Perjalanan kami lanjutkan ke Ihlara Valley, ini adalah tempat favorit saya di Cappadocia, like a paradise *lebay. Sebuah lembah yang sangat indah dikelilingi oleh tebing tinggi, ada sungai mengalir di sebelah jalan setapak yang kami lewati, pepohonan yang masih dalam kondisi meranggas karna musim dingin, suara burung yang bersahutan, pokoknya peaceful banget lah ini tempat. Di sini tidak ada orang lokal yang tinggal, jadi memang khusus buat wisata saja. Musim terbaik untuk ke sini adalah musim panas karna didominasi oleh warna hijau pepohonan dan bunga-bunga. Saat kami ke sana meski sudah masuk musim semi tapi masih banyak pohon yang belum hijau kembali karna suhunya masih dingin. Nah, gak enaknya ikut tour adalah harus serba cepat, jadi ya sayang aja pemandangan sebagus ini hanya bisa dinikmatin sebentar aja.







Selime Monastery, komplek gereja, chapel, katedral, dan sekolah buat para calon pastur. Cappadocia ini menarik, dulu tempat ini dihuni oleh orang2 Yunani yang memeluk agama Kristen, tapi sejak Turki menjadi Republik ada kesepakatan antara pemerintah Yunani dan Turki untuk tukar penduduk. Penduduk Yunani yang ada di Turki pindah ke Yunani, begitu juga sebaliknya. Karena itulah semua tempat ibadah yang ada di Cappadocia ini sudah tidak lagi digunakan, tapi tetap dijaga dan dipelihara dengan baik untuk kepentingan wisata. Bukan hanya tempat ibadah, tempat tinggal penduduk yang ada di gua batu pun hampir semua sudah berubah jadi hotel.







Terakhir kami ke Pigeon Valley, kirain ada apa, ternyata kami hanya melihat dari atas sebuah lembah dibawah kami. Kenapa namanya Pigeon? Karena di sini banyak burung dara, gak sampe 30 menit juga kami di sini. Setelahnya dibawa ke tempat oleh2 Turkish Delight, sama toko perhiasan khas dari Cappadocia. Yah namanya juga ikut tur ya, pasti lah diajak ke tempat beli oleh2. Tentu lebih enak ke tempat2 ini sendiri, tapi sayangnya tidak ada transportasi umum menuju tempat ini, jadi pilihannya ya rental mobil sendiri, hitchhiking, atau jalan kaki. Lah tapi kalau jalan kaki baru sampe esok harinya kali ya, karna jarak Goreme-Ihlara Valley itu sejauh 83 km, kalau naik mobil 1 jam-an lah, sedangkan ke Derinkuyu itu jaraknya 37 km. Jadi bisa dibilang buat solo traveler, atau yang cuma berdua, paling pas ya ikut tour lah, dapet makan siang gratis pula.

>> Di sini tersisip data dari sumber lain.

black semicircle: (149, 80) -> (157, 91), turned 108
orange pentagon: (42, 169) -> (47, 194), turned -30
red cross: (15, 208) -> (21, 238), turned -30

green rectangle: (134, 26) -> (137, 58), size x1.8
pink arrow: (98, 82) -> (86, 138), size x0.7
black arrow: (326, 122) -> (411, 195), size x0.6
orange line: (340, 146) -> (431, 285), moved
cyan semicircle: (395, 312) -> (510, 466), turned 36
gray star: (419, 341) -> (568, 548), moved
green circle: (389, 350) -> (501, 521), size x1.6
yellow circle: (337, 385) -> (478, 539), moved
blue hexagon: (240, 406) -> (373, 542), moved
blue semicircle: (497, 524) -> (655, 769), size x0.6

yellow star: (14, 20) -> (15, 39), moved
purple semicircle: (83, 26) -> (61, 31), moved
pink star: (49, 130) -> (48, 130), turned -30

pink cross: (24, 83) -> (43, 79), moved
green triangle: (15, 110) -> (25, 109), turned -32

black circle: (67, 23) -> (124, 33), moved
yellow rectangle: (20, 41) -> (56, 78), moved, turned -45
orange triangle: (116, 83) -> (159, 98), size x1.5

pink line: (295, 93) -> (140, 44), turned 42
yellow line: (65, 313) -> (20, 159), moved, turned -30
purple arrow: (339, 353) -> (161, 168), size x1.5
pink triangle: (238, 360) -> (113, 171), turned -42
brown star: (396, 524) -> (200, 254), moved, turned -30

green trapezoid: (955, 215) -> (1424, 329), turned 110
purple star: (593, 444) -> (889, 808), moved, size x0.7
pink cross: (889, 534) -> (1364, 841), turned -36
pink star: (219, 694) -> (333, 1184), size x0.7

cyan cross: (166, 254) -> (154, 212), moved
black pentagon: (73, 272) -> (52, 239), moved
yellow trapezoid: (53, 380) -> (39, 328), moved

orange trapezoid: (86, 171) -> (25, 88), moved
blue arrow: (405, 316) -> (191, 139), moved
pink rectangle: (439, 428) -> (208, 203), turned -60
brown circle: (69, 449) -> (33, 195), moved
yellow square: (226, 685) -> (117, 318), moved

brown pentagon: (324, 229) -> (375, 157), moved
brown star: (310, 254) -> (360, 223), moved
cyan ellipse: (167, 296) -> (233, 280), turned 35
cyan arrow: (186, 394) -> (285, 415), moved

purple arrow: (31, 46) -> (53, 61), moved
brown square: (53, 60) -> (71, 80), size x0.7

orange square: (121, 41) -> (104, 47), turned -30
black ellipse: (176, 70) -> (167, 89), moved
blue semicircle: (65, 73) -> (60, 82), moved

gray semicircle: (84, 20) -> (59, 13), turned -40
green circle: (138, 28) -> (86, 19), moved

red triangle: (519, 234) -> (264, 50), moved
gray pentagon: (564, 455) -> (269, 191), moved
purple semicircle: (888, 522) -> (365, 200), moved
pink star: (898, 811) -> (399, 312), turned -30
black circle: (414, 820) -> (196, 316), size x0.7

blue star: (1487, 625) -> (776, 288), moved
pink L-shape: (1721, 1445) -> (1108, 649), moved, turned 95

Green tour ini dari jam 9.30 sampai jam 6 sore, setelahnya kita bisa hunting sunset sendiri, karna sunset saat kami disini sekitar jam 7.50-an malam. Sunset yang saya lihat saat itu adalah salah 1 sunset paling keren. Dari atas bukit kami melihat berbagai rumah batu yang menjulang dengan berbagai bentuknya yang eksotis, dan matahari yang terbenam di balik bukit di depan kami sukses membuat siluet yang sempurna.

Puas menikmati sunset, kami dijemput Cihan dengan mobilnya untuk sama2 ke rumahnya, dannnnn, saat itulah dia kasih kabar buruk bahwa esok subuh kami tidak bisa naik balon udara karna cuaca yang gak baik, windy katanya. Hal tersebut membuat kami harus extend 1 malam lagi untuk mencoba peruntungan demi naik balon udara, yang ternyata meski sudah extend 1 malem kami masih belum cukup beruntung karna cuaca malah makin buruk.

There is always the 1st time for everything katanya, dan ini adalah pengalaman pertama saya nginep di rumah orang yang sama sekali asing, menggunakan couchsurfing. Cihan ini host yang sangat amat rapi dan bersih rumahnya, bahkan sampe toiletnya pun bersih dan rapi luar biasa, baru kali ini saya lihat tempat tinggal anak bujang serapi dan sebersih ini. Sebenernya tergoda buat foto toiletnya tapi ga jadi karna ngerasa itu privasi mereka. Mulai dari hair dryer sampe segala sabun, sunblock, cream, lengkap banget ada di toilet. Jadi ngerti kenapa cewek dan cowok turki terlihat modis banget, ya karna mereka sangat memperhatikan penampilan, hair dryer adalah barang wajib di tiap kamar mandi dan itu bukan untuk wanita saja lho ya.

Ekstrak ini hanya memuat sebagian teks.